Who didn't let the dogs out

The single most important quote I've learned from Auckland: "Don't ever try to argue with stupid people, because they will bring you down to their level and beat you with experience."

Auckland Airport, immigration counter.
I handed my passport and departure card to the lady.
She looked around and read everything and started doing the 'ask questions to show I'm doing my job' thingy.
' So, do you live in Melbourne, or you're going back to Hong Kong?' She looked straight into my eyes.
Hong Kong? HONG KONG? Which part of my passport or my departure card said I'm from HONKEY TONG?

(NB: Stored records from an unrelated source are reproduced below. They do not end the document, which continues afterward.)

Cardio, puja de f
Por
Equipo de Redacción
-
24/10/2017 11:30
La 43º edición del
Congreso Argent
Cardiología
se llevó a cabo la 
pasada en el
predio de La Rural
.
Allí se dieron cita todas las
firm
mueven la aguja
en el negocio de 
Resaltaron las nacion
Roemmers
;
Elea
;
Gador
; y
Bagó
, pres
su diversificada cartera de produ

The job of immigration officers are to check if there's any incoherency in the details. Hence the 'asking questions' shit, in case you can't even answer simple questions.

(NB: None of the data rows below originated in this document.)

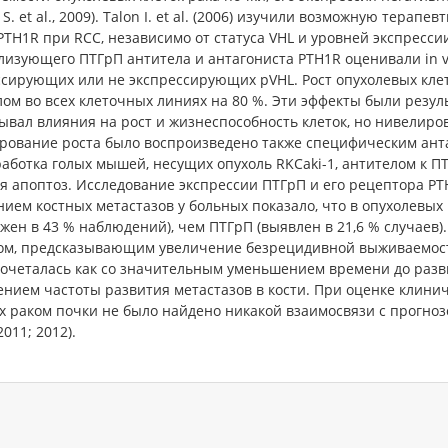
n S. et al., 2009). Talon I. et al. (2006) изучили возможную тер
TH1R при RCC, независимо от статуса VHL и уровней экспресс
изующего ПТГрП антитела и антагониста PTH1R оценивали in vit
сирующих или не экспрессирующих pVHL. Рост опухолевых клето
ом во всех клеточных линиях на 80 %. Эти эффекты были резу
ывал влияния на рост и жизнеспособность клеток, но нивелир
рование роста было воспроизведено также специфическим антаг
работка голых мышей, несущих опухоль RKCaki-1, антителом к П
 апоптоз. Исследование экспрессии ПТГрП и его рецептора PT
ием костных метастазов у больных показало, что в опухолевых
жен в 43 % наблюдений), чем ПТГрП (выявлен в 21,6 % случаев
ом, предсказывающим увеличение безрецидивной выживаемости
сочеталась как со значительным уменьшением времени до разви
нием частоты развития метастазов в кости. При оценке клини
 раком почки не было найдено никакой взаимосвязи с прогнозо
2011; 2012).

And obviously she didn't even read both documents properly. What, do I look like I'm from Hong Kong but pretending to be a Malaysian? Yea, that'll make sense. Ptuui!
That's not all, she said: you're a student huh? I'm like, what, you have a problem with that? 'Where's your student visa?' she asked.
'I can't find it in your passport.' And she started flipping through my 'only used up 2 pages' passport.
Where. Is. My. Student. Visa? The whole fuckin' world is using electronic visa today you brown cow!
(Ok, maybe only Australia, but I was on a roll there. Besides, they live just across the street, they should know anyway.)
And she still gave me that skeptical look when I explained that to her in approved English, that 'don't know real or not' face.
I'm not being racist, but just extremely harsh to dumb people.
But THIS is the racist part:
Everytime I arrive Melbourne from Malaysia, they've always got those pain in the ass dogs walking around sniffing shit all, right?
Because, oooh, we might be hiding drugs underneath our shoe soles or in between our lugguage or teddy bears.
There were no dogs when I arrived from New Zealand.
The whole place was empty! It took 10 minutes for my bag to roll out, and another 5 minutes later I was talking to Shameer the cab driver about his IT degree in India!
Where's the 'I'm sorry you've been randomly chosen to be probed in the anus'? Where's the 'I'm sorry I don't believe you've got nothing to declare so just go to lane 5 anyway'?
So people from New Zealand won't smuggle drugs. But a country with a name you can't pronounce? Unleash the dogs!